Éphémère — Memilih

--

Seperti yang telah dijanjikan oleh Arhan, pria itu benar-benar datang berkunjung ke rumah bersama kedua orang tuanya. Ada rasa gugup yang tidak bisa disembunyikan oleh gadis itu, terlebih ini menjadi pertemuan pertamanya dengan orang tua Arhan.

Sebenarnya sudah sejak tadi pagi rasa gugup itu datang saat Arhan bilang akan datang bersama mama dan papanya. Arin sibuk menebak-nebak kira-kira topik apa yang akan dibawa dalam pembicaraan mereka nanti.

Setelah menyajikan minuman dan kue yang tadi sengaja dibelinya, ia pun duduk di sebelah Juan.

“Kamu pasti kaget dengan kedatangan Om dan Tante kemari, ya?” Akhirnya Zara pun membuka suara.

“Iya Tante, sedikit,” ucap Arin. Tidak menyangka dua orang yang bisa dibilang sangat berpengaruh ini benar-benar ada di hadapannya.

“Arhan pasti udah bilang ke kamu tentang maksud Om dan Tante kesini ‘kan?” Kini giliran Arya yang bersuara.

Arin menggeleng, “Belum, Om. Arhan cuma bilang Om dan Tante mau kesini, dan mau jelasin sesuatu.”

“Iya, sebenarnya Om dan Tante mau minta izin kamu buat adopsi Yuansyah.” Ucapan Zara sontak membuat kedua kakak beradik itu mengerutkan dahi. Bingung sekaligus terkejut di waktu yang bersamaan.

Zara yang melihat air muka Arin, langsung saja menggenggam tangan gadis itu. “Gini-gini, Tante nggak bermaksud apa-apa, kemarin Arhan cerita kalau kamu sedang mengkhawatirkan Yuansyah bagaimana setelah nanti kamu sama Arhan menikah. Itulah kenapa Tante ngusulin saran ini, toh setelah ini kita akan jadi keluarga juga. Biar nantinya Yuansyah bisa tinggal sama Om dan Tante di Jakarta, juga biar Yuansyah nggak tinggal sendirian di Malang.”

Bukan hanya Arin saja yang masih terkejut, Juan pun seperti itu. Pasalnya ini kali pertama Juan bertemu dengan orang tua Arhan, orang tua calon kakak iparnya, namun ternyata mereka malah membahas tentang dirinya. Tentang pilihannya yang akan tinggal sendirian saat kakaknya menikah nanti. Karena tentu saja ia tidak mau merepotkan Arin dan Arhan yang nantinya pasti akan memiliki kehidupannya sendiri.

“Tentu saja Om dan Tante nggak bermaksud apa-apa, cuma mau ngasih solusi biar kamu nggak lagi khawatir sama Yuansyah,” sambung Zara. “Lagipula nanti Yuansyah bisa kuliah di Jakarta juga, kata Mas Arhan kamu dapat beasiswa di Universitas Cakrawala, ya?”

Memang benar, saat menunggu operasi kakaknya waktu itu, Yuansyah sempat bercerita kepada Arhan tentang rencana kuliahnya yang terpaksa harus dilepaskannya.

Juan pun mengangguk ragu, “Iya, Tante, tapi udah nggak berlaku karena Juan nggak pergi.”

“Gitu, ya? Tapi masih bisa pakai jalur reguler, masih ada waktu kok, kamu mau ‘kan?”
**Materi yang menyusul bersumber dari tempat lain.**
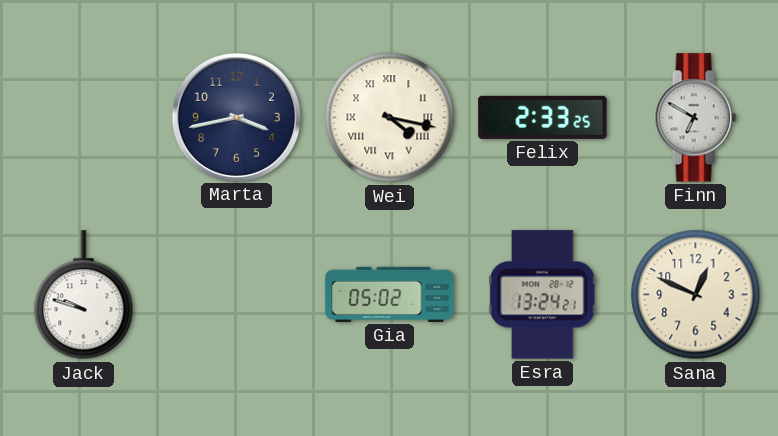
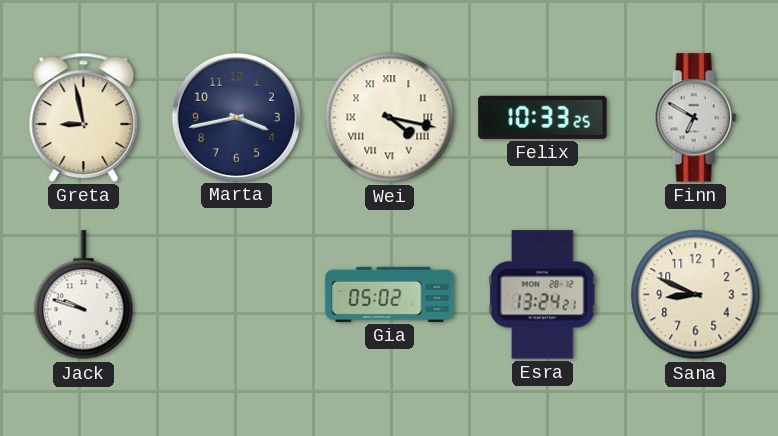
Greta: none -> 8:58
Felix: 2:33 -> 10:33
Sana: 12:49 -> 8:49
Persis. Entah kenapa ucapan Tante Zara sama seperti yang pernah kakaknya katakan kepadanya.

“Gimana, Yuansyah?” tawar Arya sekali lagi karena tak kunjung mendapat jawaban dari Juan.

Iya, anak itu masih terdiam. Pun ia sendiri tidak tahu harus menjawab apa.
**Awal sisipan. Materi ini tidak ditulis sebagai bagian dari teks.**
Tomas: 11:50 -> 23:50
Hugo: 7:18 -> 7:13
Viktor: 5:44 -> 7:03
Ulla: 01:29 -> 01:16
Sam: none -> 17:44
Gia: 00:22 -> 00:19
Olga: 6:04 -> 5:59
“Om, Tante, maaf ya, tapi sepertinya kita butuh waktu untuk diskusi berdua. Jadi maaf belum bisa ngasih jawaban ke Om dan Tante sekarang,” jelas Arin yang memahami situasi adiknya.

Jika dipikir lagi, Arin sangat menyetujui tawaran kedua orang tua Arhan. Tentu saja ia senang karena tidak akan berjauhan dengan adiknya, dan lagi adiknya akan tetap bisa berkuliah di kampus impiannya, sama seperti yang pernah ia katakan kepada Juan.

Namun ini bukan pilihannya, ia tidak boleh egois dan memaksa Juan untuk setuju begitu saja. Maka biarlah adiknya memikirkan bagaimana yang terbaik untuknya.